What to do:
Every record that follows must be returned word for word.

Records provided:
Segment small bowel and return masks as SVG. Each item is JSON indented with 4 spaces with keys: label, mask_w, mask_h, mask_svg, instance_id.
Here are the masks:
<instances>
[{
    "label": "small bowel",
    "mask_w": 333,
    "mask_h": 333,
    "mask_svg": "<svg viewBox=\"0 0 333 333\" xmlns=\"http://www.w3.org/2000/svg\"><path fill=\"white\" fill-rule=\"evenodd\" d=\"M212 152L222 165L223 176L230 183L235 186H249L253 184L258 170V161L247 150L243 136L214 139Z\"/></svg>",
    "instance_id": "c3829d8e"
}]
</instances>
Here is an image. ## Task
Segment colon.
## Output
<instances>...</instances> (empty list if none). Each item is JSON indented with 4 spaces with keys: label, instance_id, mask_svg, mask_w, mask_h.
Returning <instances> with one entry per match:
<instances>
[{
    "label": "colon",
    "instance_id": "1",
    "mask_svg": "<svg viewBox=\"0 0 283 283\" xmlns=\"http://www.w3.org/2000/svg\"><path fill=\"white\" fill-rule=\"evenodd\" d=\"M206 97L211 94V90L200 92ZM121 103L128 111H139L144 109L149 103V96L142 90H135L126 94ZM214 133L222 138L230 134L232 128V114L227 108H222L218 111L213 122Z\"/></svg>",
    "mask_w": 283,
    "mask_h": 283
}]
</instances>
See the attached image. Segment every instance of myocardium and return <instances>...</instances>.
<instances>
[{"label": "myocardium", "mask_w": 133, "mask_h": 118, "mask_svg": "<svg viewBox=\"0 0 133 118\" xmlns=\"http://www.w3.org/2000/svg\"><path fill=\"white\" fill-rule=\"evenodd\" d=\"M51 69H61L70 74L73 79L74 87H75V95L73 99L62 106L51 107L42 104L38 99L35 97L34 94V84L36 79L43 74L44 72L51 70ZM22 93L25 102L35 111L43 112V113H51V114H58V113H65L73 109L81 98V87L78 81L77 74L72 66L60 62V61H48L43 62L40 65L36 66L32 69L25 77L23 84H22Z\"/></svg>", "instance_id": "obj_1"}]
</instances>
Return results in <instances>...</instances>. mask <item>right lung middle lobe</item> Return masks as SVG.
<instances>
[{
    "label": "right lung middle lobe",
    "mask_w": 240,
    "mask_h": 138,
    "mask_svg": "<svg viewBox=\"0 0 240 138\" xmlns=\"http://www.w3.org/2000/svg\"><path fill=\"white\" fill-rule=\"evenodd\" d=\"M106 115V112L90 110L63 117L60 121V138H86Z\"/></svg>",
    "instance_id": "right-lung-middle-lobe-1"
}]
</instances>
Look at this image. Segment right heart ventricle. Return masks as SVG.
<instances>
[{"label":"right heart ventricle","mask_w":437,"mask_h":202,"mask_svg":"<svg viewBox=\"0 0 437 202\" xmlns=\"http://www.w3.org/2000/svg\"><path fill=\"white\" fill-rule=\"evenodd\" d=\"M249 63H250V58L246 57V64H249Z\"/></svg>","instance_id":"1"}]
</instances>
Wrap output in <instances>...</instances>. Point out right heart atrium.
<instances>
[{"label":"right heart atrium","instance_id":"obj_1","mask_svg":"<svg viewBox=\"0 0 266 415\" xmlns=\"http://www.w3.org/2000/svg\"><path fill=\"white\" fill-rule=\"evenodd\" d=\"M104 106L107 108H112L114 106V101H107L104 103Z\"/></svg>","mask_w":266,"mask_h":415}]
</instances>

Response to this exercise:
Segment small bowel and return masks as SVG. Each item is JSON indented with 4 spaces with keys: label, mask_w, mask_h, mask_svg, instance_id.
Here are the masks:
<instances>
[{
    "label": "small bowel",
    "mask_w": 333,
    "mask_h": 333,
    "mask_svg": "<svg viewBox=\"0 0 333 333\" xmlns=\"http://www.w3.org/2000/svg\"><path fill=\"white\" fill-rule=\"evenodd\" d=\"M212 152L222 165L223 176L230 183L235 186H249L253 184L258 170V161L247 150L243 136L214 139Z\"/></svg>",
    "instance_id": "c3829d8e"
}]
</instances>
Here is an image. ## Task
Segment colon.
## Output
<instances>...</instances> (empty list if none). Each item is JSON indented with 4 spaces with keys: label, instance_id, mask_svg, mask_w, mask_h.
Returning <instances> with one entry per match:
<instances>
[{
    "label": "colon",
    "instance_id": "1",
    "mask_svg": "<svg viewBox=\"0 0 283 283\" xmlns=\"http://www.w3.org/2000/svg\"><path fill=\"white\" fill-rule=\"evenodd\" d=\"M206 97L211 94V90L200 92ZM121 103L128 111H139L144 109L149 103V96L142 90H135L126 94ZM214 133L222 138L230 134L232 128V114L227 108H222L218 111L213 122Z\"/></svg>",
    "mask_w": 283,
    "mask_h": 283
}]
</instances>
See the attached image. Segment every instance of myocardium and return <instances>...</instances>.
<instances>
[{"label": "myocardium", "mask_w": 133, "mask_h": 118, "mask_svg": "<svg viewBox=\"0 0 133 118\" xmlns=\"http://www.w3.org/2000/svg\"><path fill=\"white\" fill-rule=\"evenodd\" d=\"M51 69H61L70 74L73 79L74 87H75V95L73 99L62 106L51 107L42 104L38 99L35 97L34 94V84L36 79L43 74L44 72L51 70ZM22 93L25 102L35 111L43 112V113H51V114H58V113H65L73 109L81 98V87L78 81L77 74L72 66L60 62V61H48L43 62L40 65L36 66L32 69L25 77L23 84H22Z\"/></svg>", "instance_id": "obj_1"}]
</instances>
Return results in <instances>...</instances>. mask <item>right lung middle lobe</item> Return masks as SVG.
<instances>
[{
    "label": "right lung middle lobe",
    "mask_w": 240,
    "mask_h": 138,
    "mask_svg": "<svg viewBox=\"0 0 240 138\" xmlns=\"http://www.w3.org/2000/svg\"><path fill=\"white\" fill-rule=\"evenodd\" d=\"M106 115V112L90 110L63 117L60 121V138H86Z\"/></svg>",
    "instance_id": "right-lung-middle-lobe-1"
}]
</instances>
Look at this image. Segment right heart ventricle. Return masks as SVG.
<instances>
[{"label":"right heart ventricle","mask_w":437,"mask_h":202,"mask_svg":"<svg viewBox=\"0 0 437 202\" xmlns=\"http://www.w3.org/2000/svg\"><path fill=\"white\" fill-rule=\"evenodd\" d=\"M249 63H250V58L246 57V64H249Z\"/></svg>","instance_id":"1"}]
</instances>
Wrap output in <instances>...</instances>. Point out right heart atrium.
<instances>
[{"label":"right heart atrium","instance_id":"obj_1","mask_svg":"<svg viewBox=\"0 0 266 415\" xmlns=\"http://www.w3.org/2000/svg\"><path fill=\"white\" fill-rule=\"evenodd\" d=\"M104 106L107 108H112L114 106V101H107L104 103Z\"/></svg>","mask_w":266,"mask_h":415}]
</instances>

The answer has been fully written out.